Instructions for the task
Could the data below be retyped exactly, without its pictures?

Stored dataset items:
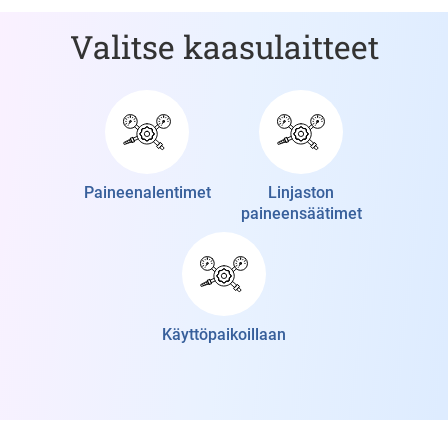
Valitse kaasulaitteet
Paineenalentimet
Linjaston
paineensäätimet
Käyttöpaikoillaan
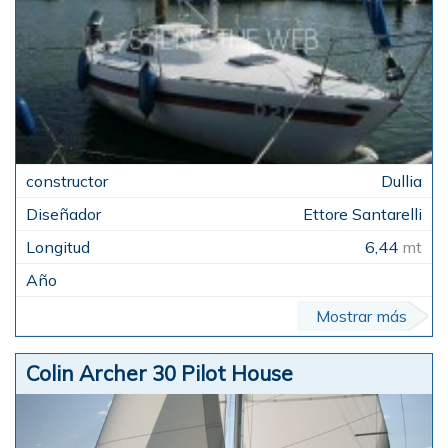
Dullia
Ettore Santarelli
6,44
mt
Mostrar más
Colin Archer 30 Pilot House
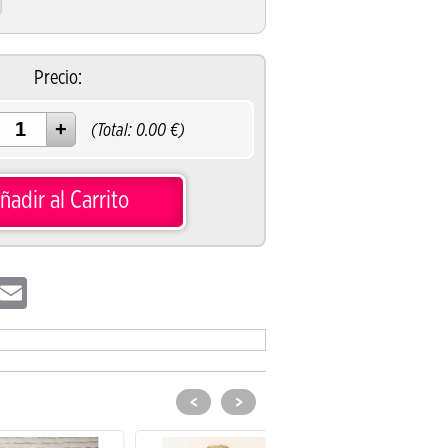
Precio:
(Total:
0.00
€)
ñadir al Carrito
hatsApp
Email
<
>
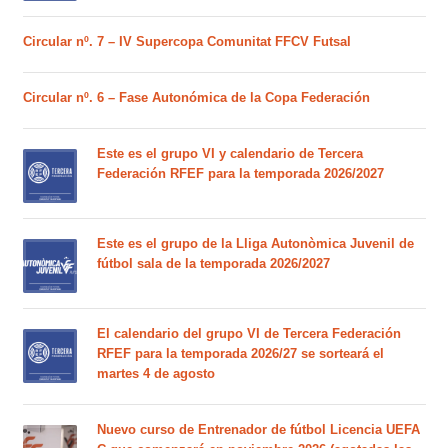
Circular nº. 7 – IV Supercopa Comunitat FFCV Futsal
Circular nº. 6 – Fase Autonómica de la Copa Federación
Este es el grupo VI y calendario de Tercera
Federación RFEF para la temporada 2026/2027
Este es el grupo de la Lliga Autonòmica Juvenil de
fútbol sala de la temporada 2026/2027
El calendario del grupo VI de Tercera Federación
RFEF para la temporada 2026/27 se sorteará el
martes 4 de agosto
Nuevo curso de Entrenador de fútbol Licencia UEFA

Task output
Valitse kaasulaitteet
Paineenalentimet
Linjaston
paineensäätimet
Käyttöpaikoillaan
Dullia
Ettore Santarelli
6,44
mt
Mostrar más
Colin Archer 30 Pilot House
Precio:
(Total:
0.00
€)
ñadir al Carrito
hatsApp
Email
<
>
Circular nº. 7 – IV Supercopa Comunitat FFCV Futsal
Circular nº. 6 – Fase Autonómica de la Copa Federación
Este es el grupo VI y calendario de Tercera
Federación RFEF para la temporada 2026/2027
Este es el grupo de la Lliga Autonòmica Juvenil de
fútbol sala de la temporada 2026/2027
El calendario del grupo VI de Tercera Federación
RFEF para la temporada 2026/27 se sorteará el
martes 4 de agosto
Nuevo curso de Entrenador de fútbol Licencia UEFA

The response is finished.